Not far from this Miracle Site is the Town of Capernaum, commonly referred to as the Town of Jesus. It was actually the home of St Peter but where Jesus spent much of his time. A church has been built here over the site of the home and in this case it has been done without destroying the archeological site below by simply placing the church on legs that straddle the old buildings. Very close by is a synagogue (actually two – one built directly on the foundations of the earlier one) where Jesus might have taught.
A beautiful statue of St Peter sits in a pleasant courtyard overlooking the Sea of Galilee and – in the absence of tourists wishing to be seated at its base for the inevitable photograph – provides a very attractive scene.
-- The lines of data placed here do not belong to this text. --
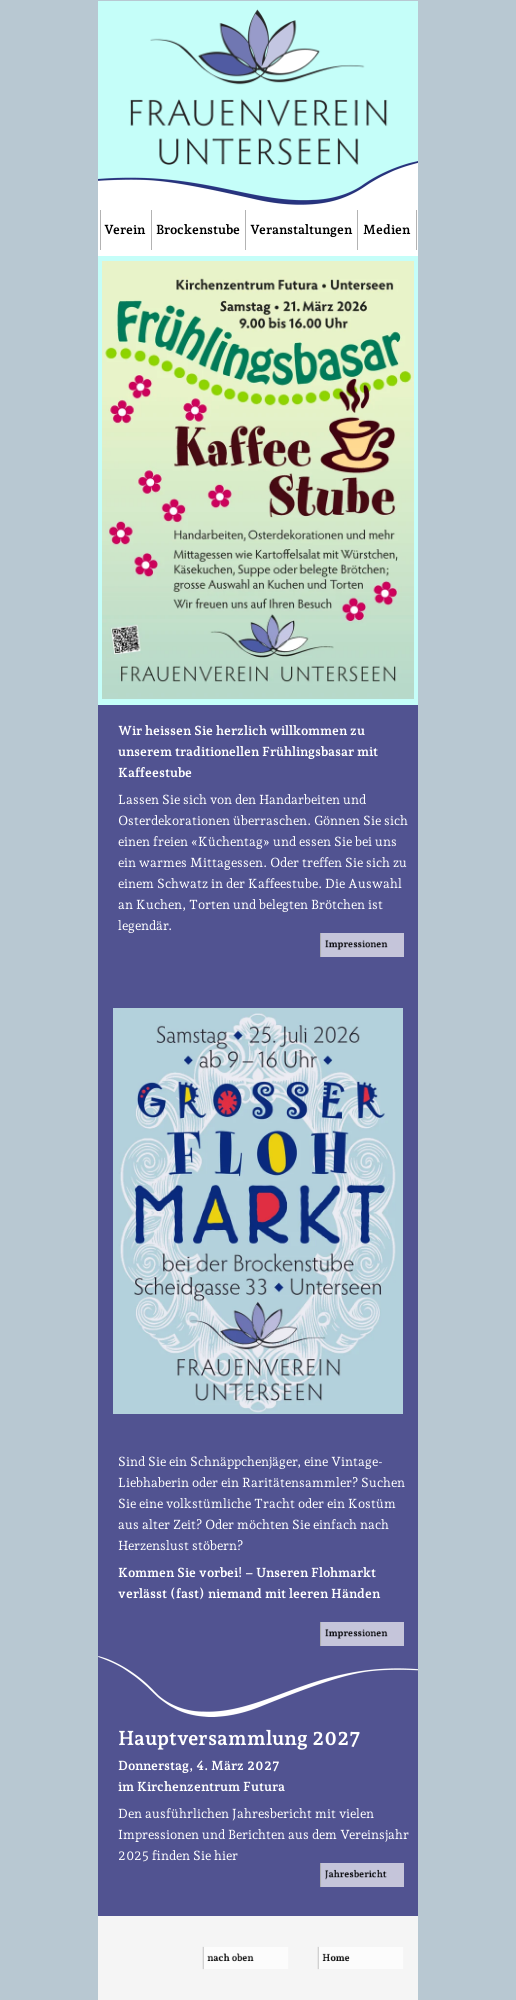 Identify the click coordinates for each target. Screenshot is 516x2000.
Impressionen (361, 943)
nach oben (246, 1957)
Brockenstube (198, 229)
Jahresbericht (363, 1873)
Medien (386, 229)
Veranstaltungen (301, 229)
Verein (126, 229)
With the odd fishing boat out on the Lake, one could easily imagine it as a scene that Jesus Himself would have recognized as much of his ministry was centered in this area.
We then drove around the eastern shore of the Sea of Galilee, having crossed the Jordan River at its point of entry to the lake. We were then at the base of the Golan Heights, an area that has seen much conflict and one which was taken by Israel from Syria in the 1967 Six Day War. This, a large section of Jordan west of the Jordan River (The West Bank) and the Gaza Strip were each brought into the State of Israel as a result of that short but one-sided war against Syria, Jordan and Egypt. The drive along the eastern shore, in this annexed region of the Golan Heights, was very attractive and the hills to the east and north were again very reminiscent of northern Italy. At first glance it appeared that the hillsides we could see were unoccupied but closer inspection revealed dozens of villages and towns, filled with new Israeli citizens!
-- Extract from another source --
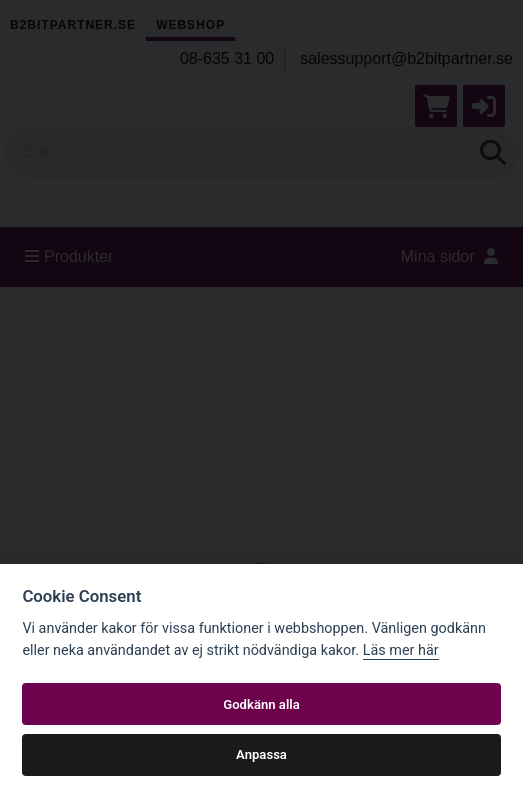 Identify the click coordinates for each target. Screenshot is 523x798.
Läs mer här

At the southern end of the Sea of Galilee we crossed the Jordan River to the west and made our final stop for the day at the Baptism Site. This is a well-organized and commercial site that may or may not be the place where John the Baptist baptized Jesus. But it does sit on the western bank of the Jordan River, is close to Jericho and has been designated as such for those who wish to accept. When I mentioned to our guide that we had visited “the Baptism Site” on the other side of the river and further south in Jordan, he simply responded that no-one claimed this as the one true place. The site we had visited several years ago was not actually “in” the river, although not more than a few yards from the slowly flowing water. An early church had been built at that site in Jordan; no such “statement of authenticity” had been made here.
However, this site in Israel was actually on the River Jordan and areas had been prepared and surrounded by railings so that those inclined could be baptized in safety and, with the aid of a robe available from the gift shop for $25, in relative modesty. Although there were a number of obvious church groups here and some may well have had ordained ministers to perform the ceremony, it would appear that immersion baptisms here were mostly self-imposed or performed by friends or family. It is not for those like us, who simply chose to watch, to challenge either the authenticity or its impact on those who actually participated.
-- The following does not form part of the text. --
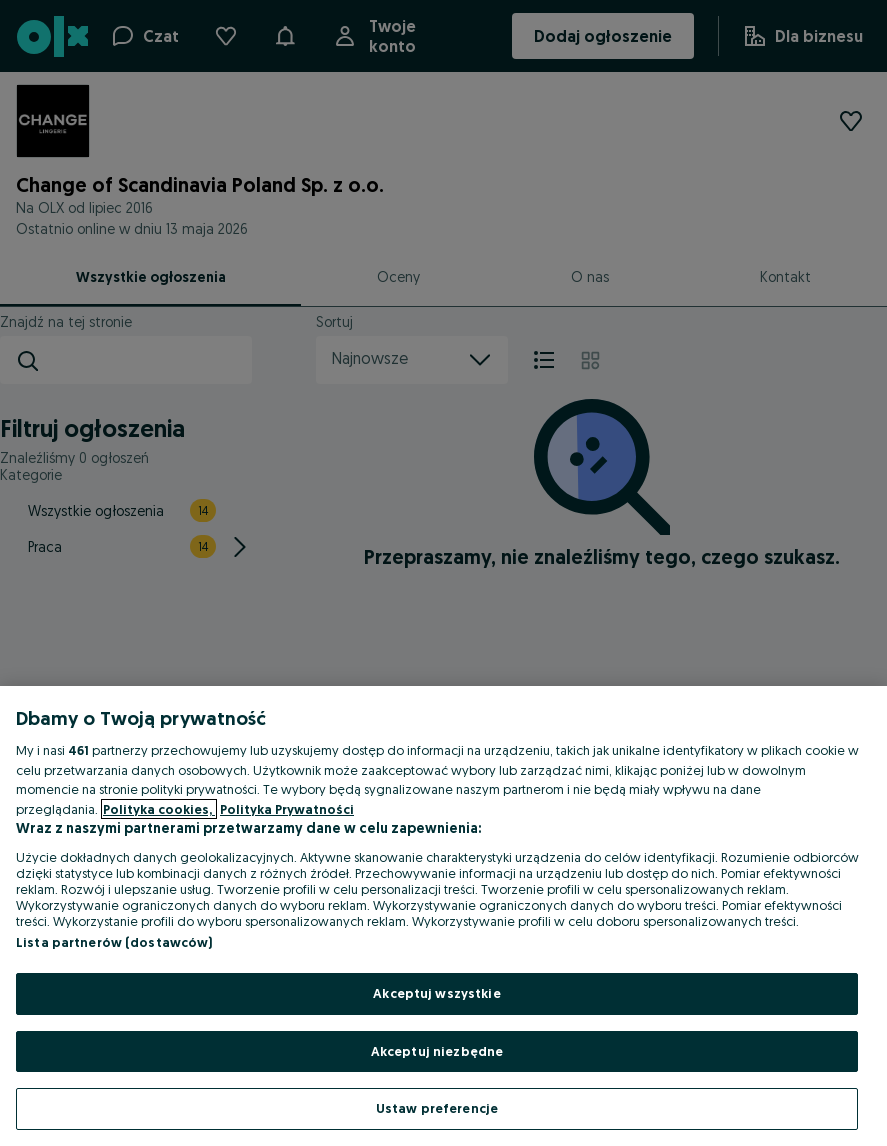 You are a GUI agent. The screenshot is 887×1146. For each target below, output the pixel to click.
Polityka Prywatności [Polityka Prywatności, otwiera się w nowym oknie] (287, 809)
Following this visit it was time to leave the hot valley (high temperature for the day was almost 100F) and take the two hour drive back to Tel Aviv. The climb out of the river valley was steep and had spectacular views of the River Jordan and the Sea of Galilee and much of the rest of the way was through the fertile plains and modest hills of Central Israel. We arrived back at the hotel almost exactly 12 hours after we had left, tired but so pleased that we had taken this tour “In the Footsteps of Jesus”.
This essentially ended our visit to the Holy Land as we used Thursday to simply relax and wind down after a hectic but moving eight days in this wonderful country. On Friday it was on to more familiar territory in England.